Finding suitable locations for in-stream wetland creation/restoration: comparing suitability analysis with machine learning approach

Wetlands are critical nature-based solutions (NbS) for addressing environmental challenges, playing an important role in sediment and nutrient retention, agricultural runoff mitigation, and carbon storage, contributing to climate change adaptation. However, agricultural intensification and land conversion have drastically reduced wetland coverage globally, necessitating the precise selection of sites for restoration/creation. Depending on fieldwork and expert judgment, traditional methods often struggle to scale effectively, highlighting the need for advanced geospatial techniques.

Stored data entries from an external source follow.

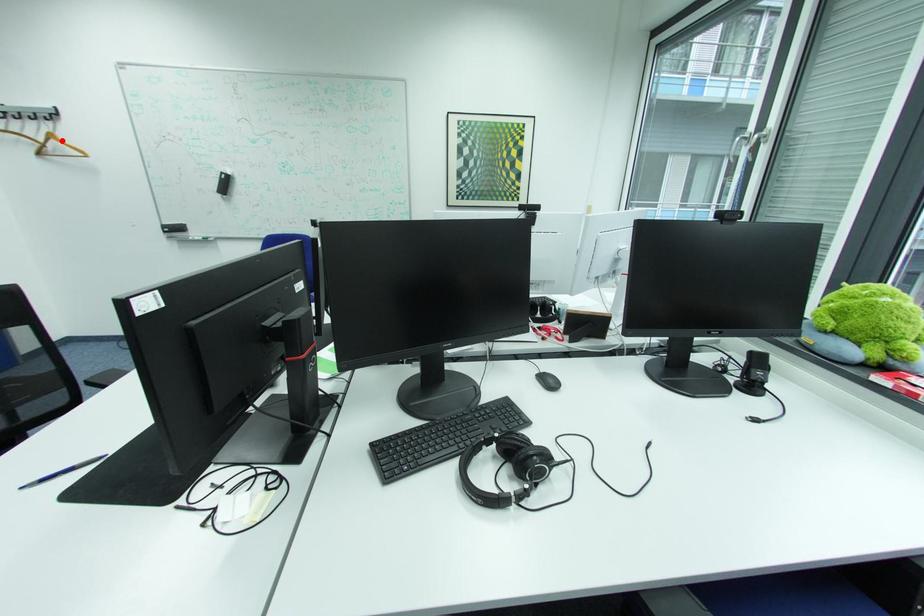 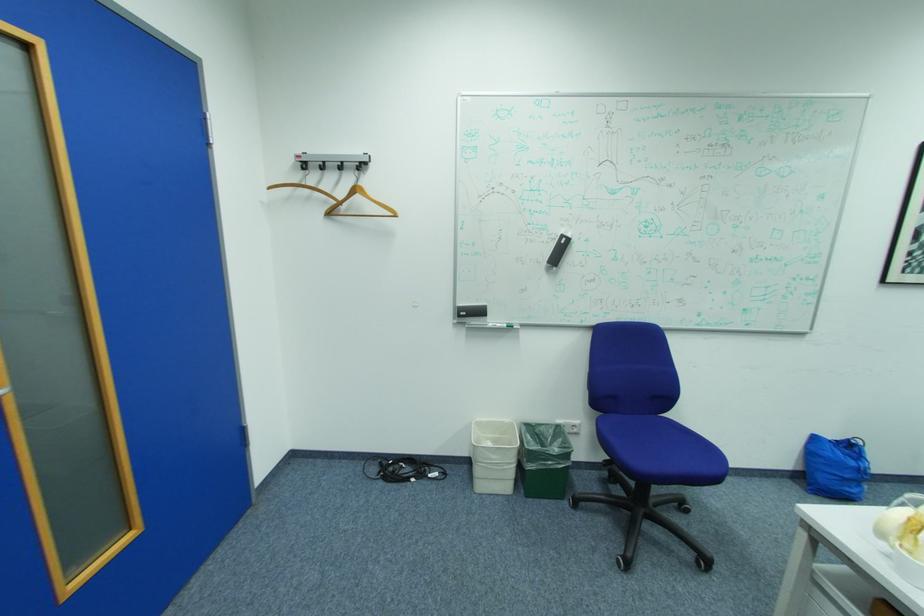 Find the pixel in the second image that matches the highlighted location in the first image.

(366, 197) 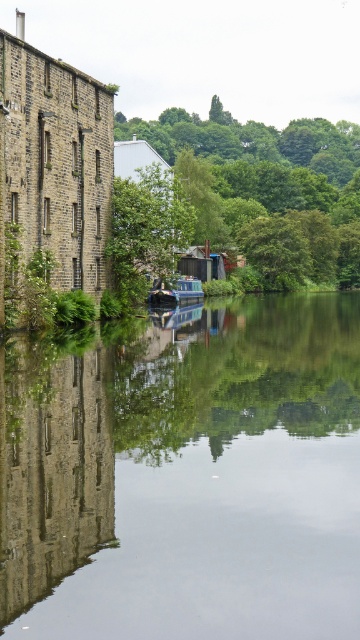 Question: Which of the following is the closest to the observer?

Choices:
 (A) green leafy tree at center
 (B) green leafy tree at upper center
 (C) blue glossy canal boat at center

Answer: (A)

Question: Does smooth reflective water at center have a lesser width compared to green leafy tree at upper center?

Choices:
 (A) no
 (B) yes

Answer: (B)

Question: Is green leafy tree at upper center below blue glossy canal boat at center?

Choices:
 (A) no
 (B) yes

Answer: (A)

Question: Estimate the real-world distances between objects in this image. Which object is farther from the smooth reflective water at center?

Choices:
 (A) green leafy tree at upper center
 (B) blue glossy canal boat at center
 (C) green leafy tree at center

Answer: (A)

Question: Considering the real-world distances, which object is closest to the green leafy tree at upper center?

Choices:
 (A) green leafy tree at center
 (B) smooth reflective water at center

Answer: (A)

Question: Does green leafy tree at upper center have a smaller size compared to blue glossy canal boat at center?

Choices:
 (A) yes
 (B) no

Answer: (B) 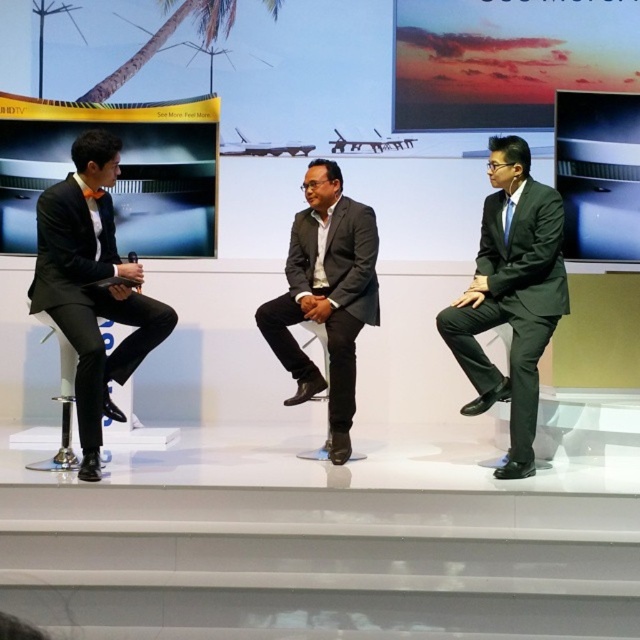 Question: Estimate the real-world distances between objects in this image. Which object is closer to the matte black suit at right?

Choices:
 (A) black matte suit at left
 (B) matte gray suit at center

Answer: (B)

Question: Which point is closer to the camera?

Choices:
 (A) (356, 269)
 (B) (497, 371)
 (C) (172, 326)

Answer: (B)

Question: Can you confirm if matte black suit at right is positioned to the left of matte gray suit at center?

Choices:
 (A) no
 (B) yes

Answer: (A)

Question: Does black matte suit at left have a larger size compared to matte gray suit at center?

Choices:
 (A) no
 (B) yes

Answer: (A)

Question: Can you confirm if matte black suit at right is positioned below matte gray suit at center?

Choices:
 (A) no
 (B) yes

Answer: (A)

Question: Which point is closer to the camera?

Choices:
 (A) matte gray suit at center
 (B) matte black suit at right

Answer: (B) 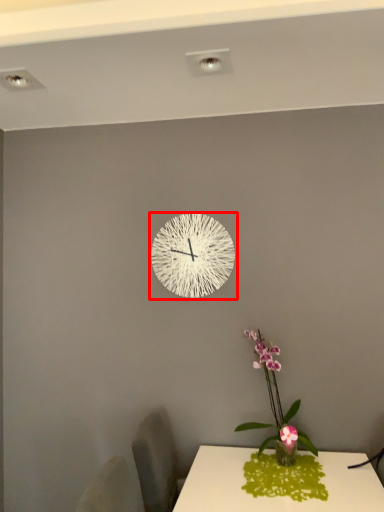 Question: Observing the image, what is the correct spatial positioning of wall clock (annotated by the red box) in reference to houseplant?

Choices:
 (A) right
 (B) left

Answer: (B) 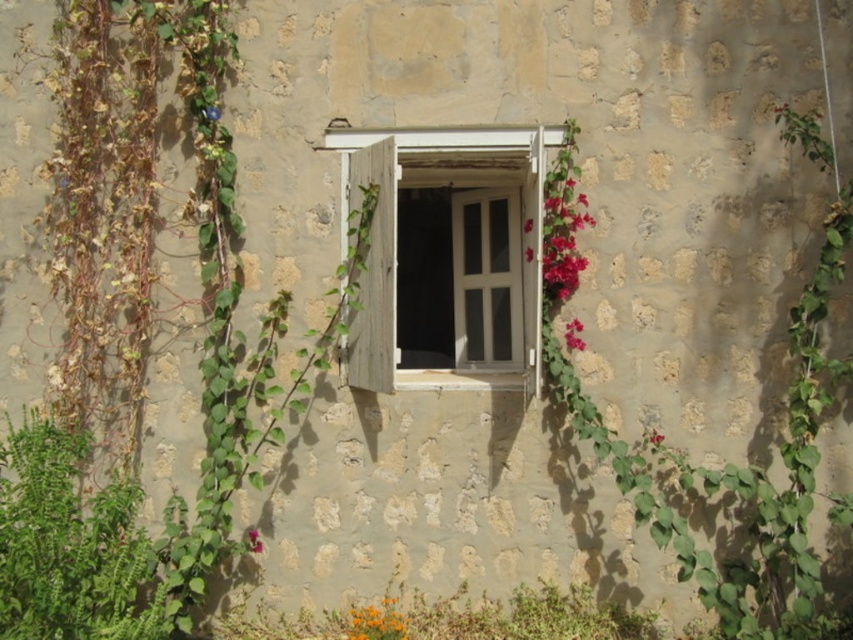 Is green leafy vine at right thinner than pink matte flower at right?

No, green leafy vine at right is not thinner than pink matte flower at right.

Can you confirm if green leafy vine at right is positioned above pink matte flower at right?

Actually, green leafy vine at right is below pink matte flower at right.

Who is more forward, (572, 406) or (576, 346)?

Point (572, 406)

At what (x,y) coordinates should I click in order to perform the action: click on green leafy vine at right. Please return your answer as a coordinate pair (x, y). The height and width of the screenshot is (640, 853). Looking at the image, I should click on tap(735, 472).

Can you confirm if white wooden window at center is shorter than pink matte flower at lower center?

In fact, white wooden window at center may be taller than pink matte flower at lower center.

Which is above, white wooden window at center or pink matte flower at lower center?

white wooden window at center is higher up.

Based on the photo, who is more forward, (442,296) or (248,532)?

Point (248,532) is more forward.

At what (x,y) coordinates should I click in order to perform the action: click on white wooden window at center. Please return your answer as a coordinate pair (x, y). This screenshot has width=853, height=640. Looking at the image, I should click on (450, 253).

Does point (822, 369) come farther from viewer compared to point (258, 548)?

That is False.

Based on the photo, who is more distant from viewer, (817, 410) or (252, 531)?

Point (252, 531)

Locate an element on the screen. green leafy vine at right is located at coordinates (735, 472). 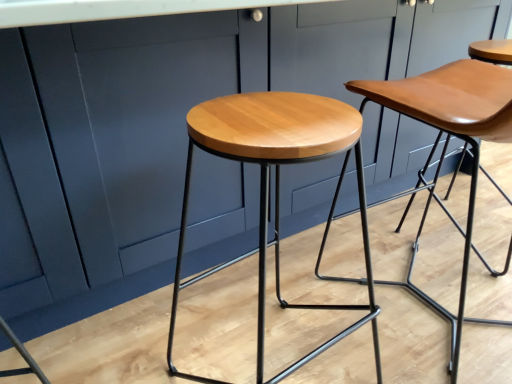 Question: Is shiny wood stool at center, which is counted as the second stool, starting from the right, oriented towards matte wood stool at center, positioned as the 2th stool in left-to-right order?

Choices:
 (A) no
 (B) yes

Answer: (A)

Question: From a real-world perspective, is shiny wood stool at center, the 1th stool in the left-to-right sequence, positioned over matte wood stool at center, which ranks as the first stool in right-to-left order, based on gravity?

Choices:
 (A) no
 (B) yes

Answer: (A)

Question: From the image's perspective, is shiny wood stool at center, the 1th stool in the left-to-right sequence, located beneath matte wood stool at center, which ranks as the first stool in right-to-left order?

Choices:
 (A) no
 (B) yes

Answer: (B)

Question: Does shiny wood stool at center, the 1th stool in the left-to-right sequence, have a smaller size compared to matte wood stool at center, positioned as the 2th stool in left-to-right order?

Choices:
 (A) yes
 (B) no

Answer: (A)

Question: Would you say shiny wood stool at center, the 1th stool in the left-to-right sequence, is a long distance from matte wood stool at center, which ranks as the first stool in right-to-left order?

Choices:
 (A) no
 (B) yes

Answer: (A)

Question: Is shiny wood stool at center, which is counted as the second stool, starting from the right, next to matte wood stool at center, positioned as the 2th stool in left-to-right order, and touching it?

Choices:
 (A) yes
 (B) no

Answer: (B)

Question: From a real-world perspective, is matte wood stool at center, which ranks as the first stool in right-to-left order, positioned over shiny wood stool at center, which is counted as the second stool, starting from the right, based on gravity?

Choices:
 (A) no
 (B) yes

Answer: (B)

Question: From the image's perspective, would you say matte wood stool at center, positioned as the 2th stool in left-to-right order, is shown under shiny wood stool at center, which is counted as the second stool, starting from the right?

Choices:
 (A) yes
 (B) no

Answer: (B)

Question: Does matte wood stool at center, positioned as the 2th stool in left-to-right order, have a lesser width compared to shiny wood stool at center, which is counted as the second stool, starting from the right?

Choices:
 (A) yes
 (B) no

Answer: (B)

Question: From the image's perspective, is matte wood stool at center, positioned as the 2th stool in left-to-right order, on shiny wood stool at center, which is counted as the second stool, starting from the right?

Choices:
 (A) no
 (B) yes

Answer: (B)

Question: Does matte wood stool at center, which ranks as the first stool in right-to-left order, have a greater width compared to shiny wood stool at center, which is counted as the second stool, starting from the right?

Choices:
 (A) yes
 (B) no

Answer: (A)

Question: Can you confirm if matte wood stool at center, which ranks as the first stool in right-to-left order, is shorter than shiny wood stool at center, the 1th stool in the left-to-right sequence?

Choices:
 (A) yes
 (B) no

Answer: (B)

Question: Looking at their shapes, would you say shiny wood stool at center, the 1th stool in the left-to-right sequence, is wider or thinner than matte wood stool at center, which ranks as the first stool in right-to-left order?

Choices:
 (A) thin
 (B) wide

Answer: (A) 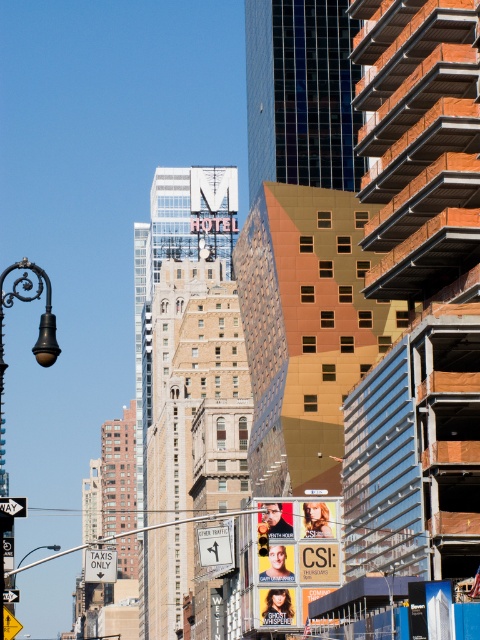 You are a city planner reviewing the urban layout. You need to install a new traffic light that must be taller than the existing black metal lamp post at left. Can the white plastic street sign at upper center accommodate this requirement?

The black metal lamp post at left is larger than the white plastic street sign at upper center, so the traffic light cannot be installed on the white plastic street sign at upper center because it is smaller and may not meet the height requirement.

You are standing on the sidewalk and see the metallic gold billboard at center and the black metal lamp post at left. Which object is closer to you?

The metallic gold billboard at center is closer to you because it is further to the viewer than the black metal lamp post at left. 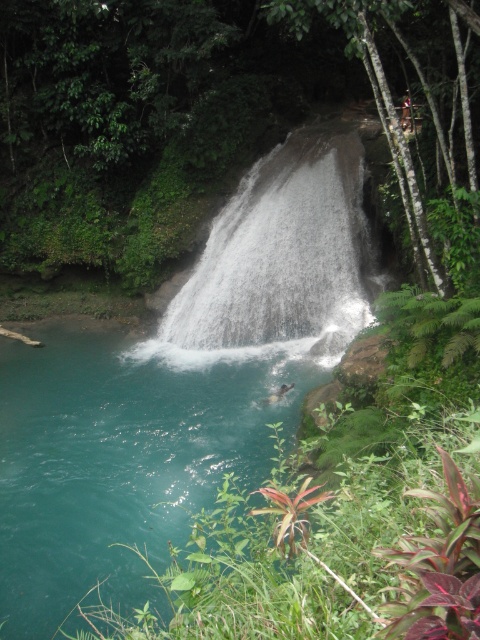 You are standing at the origin point of the coordinate system in this tropical waterfall scene. You need to locate the teal glossy water at center. What are its coordinates?

The coordinates of the teal glossy water at center are at point (121,456).

You are a photographer planning to capture the waterfall and its surroundings. You want to ensure the white textured waterfall at center is clearly visible in the background of your photo. Should you position yourself in front of or behind the teal glossy water at center to achieve this?

You should position yourself behind the teal glossy water at center because it is located below the white textured waterfall at center, allowing the waterfall to be in the background when you are behind the water.

You are standing at the edge of the waterfall and want to reach the point marked at coordinates (x=121, y=456). According to the scene description, where exactly is this point located?

The point at coordinates (x=121, y=456) is on the teal glossy water at center. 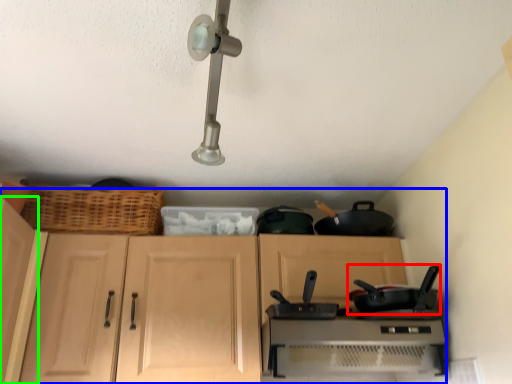 Question: Considering the real-world distances, which object is farthest from frying pan (highlighted by a red box)? dresser (highlighted by a blue box) or cabinetry (highlighted by a green box)?

Choices:
 (A) dresser
 (B) cabinetry

Answer: (B) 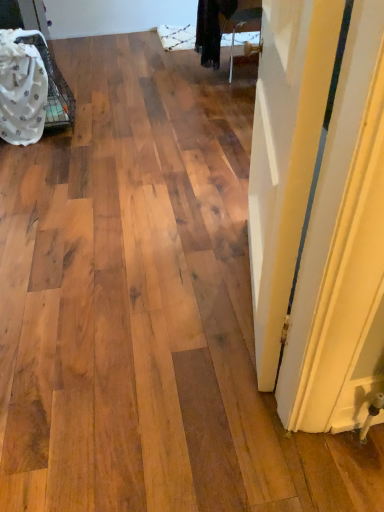 This screenshot has height=512, width=384. What are the coordinates of `vacant space to the left of white painted wood door at right` in the screenshot? It's located at (200, 294). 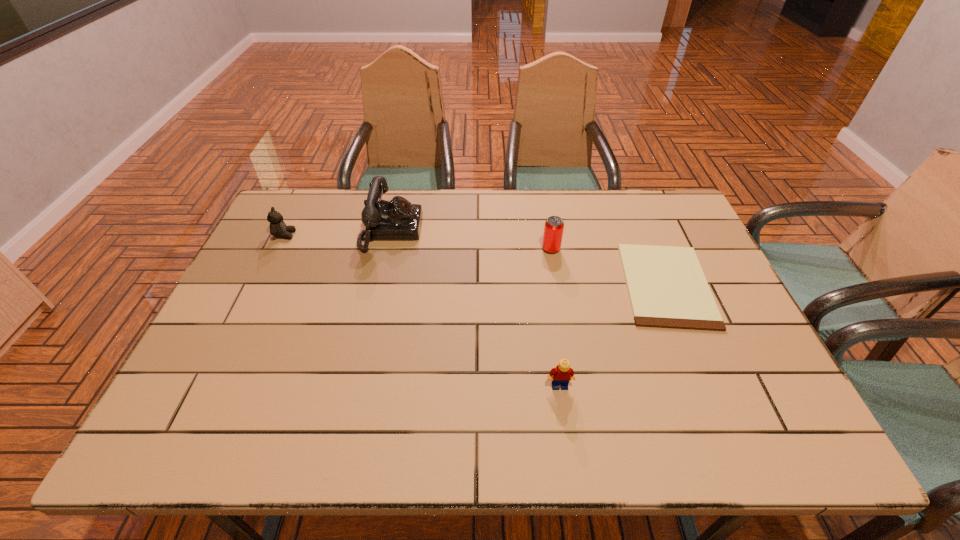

This study compares two approaches for in-stream wetland site selection, the Analytic Hierarchy Process (AHP) and the machine learning Random Forest (RF) algorithm, within the diverse hydrological landscape of Estonia. Both methods utilized environmental variables, including slope, topographic wetness index (TWI), flow accumulation, soil organic carbon (SOC), and clay content, to evaluate their influence on hydrological and soil conditions critical for determining suitable sites for in-stream wetland creation and restoration. These variables were selected for their ability to capture the key factors that drive wetland formation and functionality. Geospatial datasets, including local and global environmental variables, were processed at 10- and 50-meter resolutions to analyze how spatial resolution influences model performance, providing high-detail insights for localized assessments and broader, regional-scale perspectives.

The AHP framework integrates expert knowledge to prioritize variables, while the RF algorithm provides a data-driven, scalable alternative. The RF model was trained using data from existing wetlands, which were identified based on geospatial datasets and intersected with stream networks, channels, ditches, and rivers to focus on areas directly connected to water flow. Training points were randomly sampled within these wetlands to represent suitable areas. In contrast, points from non-wetland areas, such as forests, shrublands, grasslands, and arable land, were sampled to represent unsuitable areas. This approach ensured that the training data captured the variability of environmental conditions influencing wetland suitability

Validation was conducted using a historical map to evaluate model accuracy and reliability across varying scales and data conditions. Results indicate that the RF algorithm outperformed AHP in predictive performance, achieving an accuracy of approximately 0.8 at broader resolutions and slightly lower accuracy at finer resolutions. This underscores the influence of spatial resolution on model performance. However, AHP underscored the importance of structured decision-making and stakeholder input, ensuring practical applicability. This research advances the integration of NbS into wetland planning, bridging traditional expertise-driven methods and machine learning innovations to enhance precision, scalability, and cost-effectiveness.